Ningún jugador en la historia del fútbol profesional ha llegado a esa cifra en partidos oficiales. Detrás del número hay más de dos décadas de continuidad al más alto nivel: fue máximo goleador en tres ligas distintas (Inglaterra, España e Italia), disputó cinco finales de Champions League y seis Copas del Mundo, y en el Mundial 2026 —con 41 años— anotó tres goles en la fase de grupos y le marcó a Croacia en octavos.
Ronaldo ha sido explícito sobre el método detrás de esa longevidad: duerme en ciclos cortos varias veces al día para optimizar la recuperación, entrena seis días a la semana, no bebe alcohol desde los 17 años y controla al detalle su alimentación.
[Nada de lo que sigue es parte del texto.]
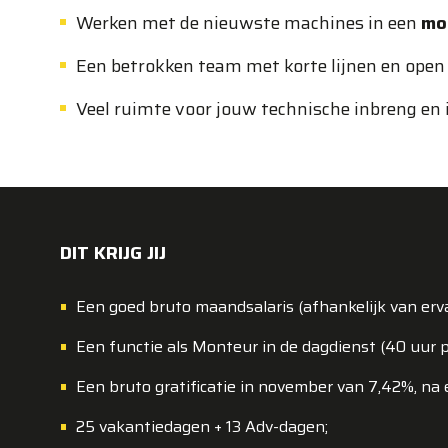
Werken met de nieuwste machines in een
mo
Een betrokken team met korte lijnen en ope
Veel ruimte voor jouw technische inbreng en 
DIT KRIJG JIJ
Een goed bruto maandsalaris (afhankelijk van erv
Een functie als Monteur in de dagdienst (40 uur 
Een bruto gratificatie in november van 7,42%, na ee
25 vakantiedagen + 13 Adv-dagen;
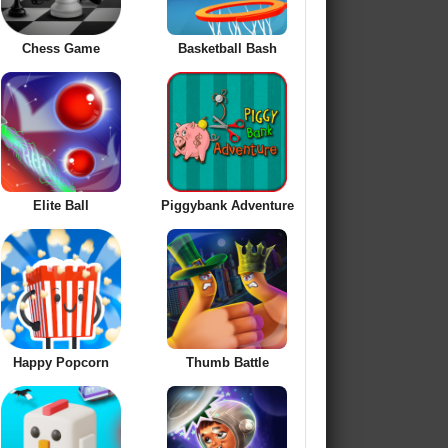
Chess Game
Basketball Bash
Elite Ball
Piggybank Adventure
Happy Popcorn
Thumb Battle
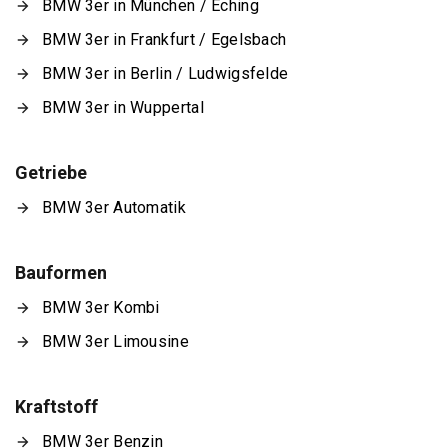
BMW 3er in München / Eching
BMW 3er in Frankfurt / Egelsbach
BMW 3er in Berlin / Ludwigsfelde
BMW 3er in Wuppertal
Getriebe
BMW 3er Automatik
Bauformen
BMW 3er Kombi
BMW 3er Limousine
Kraftstoff
BMW 3er Benzin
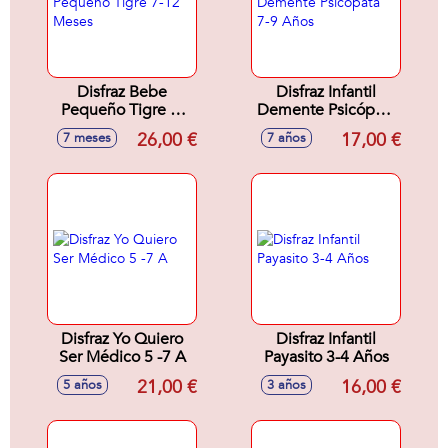
Disfraz Bebe
Disfraz Infantil
Pequeño Tigre 7-
Demente Psicópata
12 Meses
7-9 Años
26,00 €
17,00 €
7 meses
7 años
Disfraz Yo Quiero
Disfraz Infantil
Ser Médico 5 -7 A
Payasito 3-4 Años
21,00 €
16,00 €
5 años
3 años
El segundo máximo goleador de la historia, Lionel Messi, acumula alrededor de 830 goles a sus 39 años —le faltarían 170 para llegar a mil—, mientras que los máximos goleadores jóvenes en actividad, como Kylian Mbappé o Erling Haaland, rondan los 400 goles cada uno, lo que situaría su eventual llegada a los 1.000 varios años después de 2030.